*** Data provided Section Begins ***
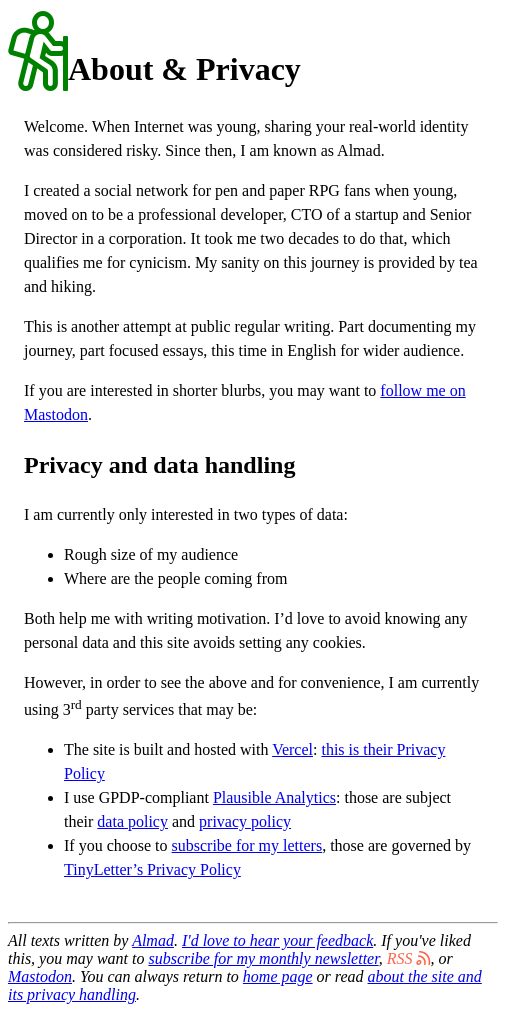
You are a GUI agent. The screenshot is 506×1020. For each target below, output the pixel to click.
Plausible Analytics (274, 797)
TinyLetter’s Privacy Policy (152, 869)
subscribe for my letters (247, 845)
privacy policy (245, 821)
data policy (132, 821)
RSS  (409, 958)
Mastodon (40, 976)
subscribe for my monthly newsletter (263, 958)
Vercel (292, 749)
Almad (153, 940)
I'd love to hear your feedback (277, 940)
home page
*** Data provided Section Ends ***
» **Work to be completed**
Go through the data, and copy each line in which the word "subscribe" appears.

» **Answer box**
subscribe for my letters (247, 845)
subscribe for my monthly newsletter (263, 958)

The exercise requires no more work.